-- Task goal --
In your reply, print every line of the listing exactly and omit all images.

-- Information supplied --
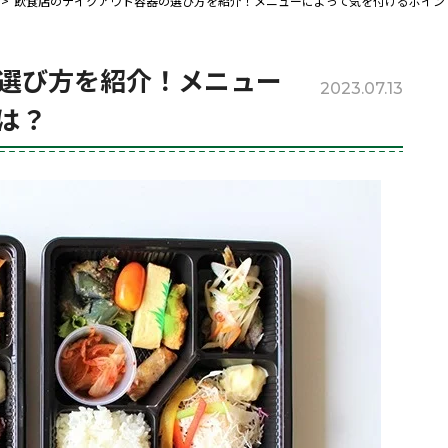
飲食店のテイクアウト容器の選び方を紹介！メニューによって気を付けるポイン
選び方を紹介！メニュー
2023.07.13
は？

-- Written solution --
飲食店のテイクアウト容器の選び方を紹介！メニューによって気を付けるポイン
選び方を紹介！メニュー
2023.07.13
は？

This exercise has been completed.